TASK GOAL: Every entry should be reproduced word for word.

LISTED RECORDS:
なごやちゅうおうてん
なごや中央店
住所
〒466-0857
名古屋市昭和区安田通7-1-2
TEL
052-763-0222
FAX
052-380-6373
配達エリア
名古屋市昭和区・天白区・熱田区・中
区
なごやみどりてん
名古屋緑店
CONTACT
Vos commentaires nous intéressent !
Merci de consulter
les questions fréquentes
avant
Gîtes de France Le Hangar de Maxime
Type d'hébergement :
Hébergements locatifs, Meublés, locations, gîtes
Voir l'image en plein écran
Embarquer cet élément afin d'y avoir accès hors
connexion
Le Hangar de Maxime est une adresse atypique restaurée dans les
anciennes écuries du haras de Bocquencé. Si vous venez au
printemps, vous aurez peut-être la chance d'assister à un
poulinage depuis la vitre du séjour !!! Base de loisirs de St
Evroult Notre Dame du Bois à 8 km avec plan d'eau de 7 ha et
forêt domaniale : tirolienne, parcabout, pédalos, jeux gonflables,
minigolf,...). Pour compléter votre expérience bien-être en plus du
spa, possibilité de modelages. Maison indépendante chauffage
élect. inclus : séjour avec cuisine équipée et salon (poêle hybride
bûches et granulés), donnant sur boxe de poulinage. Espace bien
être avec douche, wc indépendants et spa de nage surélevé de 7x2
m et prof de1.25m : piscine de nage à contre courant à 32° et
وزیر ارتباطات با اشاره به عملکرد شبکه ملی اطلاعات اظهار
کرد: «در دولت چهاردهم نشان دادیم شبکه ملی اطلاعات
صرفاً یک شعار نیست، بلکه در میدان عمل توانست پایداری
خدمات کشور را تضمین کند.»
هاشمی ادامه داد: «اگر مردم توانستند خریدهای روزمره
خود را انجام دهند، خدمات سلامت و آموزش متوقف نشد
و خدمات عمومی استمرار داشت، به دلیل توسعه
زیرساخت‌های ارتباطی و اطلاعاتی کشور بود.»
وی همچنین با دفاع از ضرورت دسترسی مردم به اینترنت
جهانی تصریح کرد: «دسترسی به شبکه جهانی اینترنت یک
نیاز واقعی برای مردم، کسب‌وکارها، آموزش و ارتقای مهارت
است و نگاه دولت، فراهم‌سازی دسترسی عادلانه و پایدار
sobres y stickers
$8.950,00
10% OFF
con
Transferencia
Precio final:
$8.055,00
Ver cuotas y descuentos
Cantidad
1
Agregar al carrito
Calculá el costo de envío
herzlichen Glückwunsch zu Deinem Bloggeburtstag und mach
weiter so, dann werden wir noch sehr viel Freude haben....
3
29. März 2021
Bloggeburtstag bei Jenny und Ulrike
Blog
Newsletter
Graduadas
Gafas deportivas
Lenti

SOLUTION TO THIS TASK:
なごやちゅうおうてん
なごや中央店
住所
〒466-0857
名古屋市昭和区安田通7-1-2
TEL
052-763-0222
FAX
052-380-6373
配達エリア
名古屋市昭和区・天白区・熱田区・中
区
なごやみどりてん
名古屋緑店
CONTACT
Vos commentaires nous intéressent !
Merci de consulter
les questions fréquentes
avant
Gîtes de France Le Hangar de Maxime
Type d'hébergement :
Hébergements locatifs, Meublés, locations, gîtes
Voir l'image en plein écran
Embarquer cet élément afin d'y avoir accès hors
connexion
Le Hangar de Maxime est une adresse atypique restaurée dans les
anciennes écuries du haras de Bocquencé. Si vous venez au
printemps, vous aurez peut-être la chance d'assister à un
poulinage depuis la vitre du séjour !!! Base de loisirs de St
Evroult Notre Dame du Bois à 8 km avec plan d'eau de 7 ha et
forêt domaniale : tirolienne, parcabout, pédalos, jeux gonflables,
minigolf,...). Pour compléter votre expérience bien-être en plus du
spa, possibilité de modelages. Maison indépendante chauffage
élect. inclus : séjour avec cuisine équipée et salon (poêle hybride
bûches et granulés), donnant sur boxe de poulinage. Espace bien
être avec douche, wc indépendants et spa de nage surélevé de 7x2
m et prof de1.25m : piscine de nage à contre courant à 32° et
وزیر ارتباطات با اشاره به عملکرد شبکه ملی اطلاعات اظهار
کرد: «در دولت چهاردهم نشان دادیم شبکه ملی اطلاعات
صرفاً یک شعار نیست، بلکه در میدان عمل توانست پایداری
خدمات کشور را تضمین کند.»
هاشمی ادامه داد: «اگر مردم توانستند خریدهای روزمره
خود را انجام دهند، خدمات سلامت و آموزش متوقف نشد
و خدمات عمومی استمرار داشت، به دلیل توسعه
زیرساخت‌های ارتباطی و اطلاعاتی کشور بود.»
وی همچنین با دفاع از ضرورت دسترسی مردم به اینترنت
جهانی تصریح کرد: «دسترسی به شبکه جهانی اینترنت یک
نیاز واقعی برای مردم، کسب‌وکارها، آموزش و ارتقای مهارت
است و نگاه دولت، فراهم‌سازی دسترسی عادلانه و پایدار
sobres y stickers
$8.950,00
10% OFF
con
Transferencia
Precio final:
$8.055,00
Ver cuotas y descuentos
Cantidad
1
Agregar al carrito
Calculá el costo de envío
herzlichen Glückwunsch zu Deinem Bloggeburtstag und mach
weiter so, dann werden wir noch sehr viel Freude haben....
3
29. März 2021
Bloggeburtstag bei Jenny und Ulrike
Blog
Newsletter
Graduadas
Gafas deportivas
Lenti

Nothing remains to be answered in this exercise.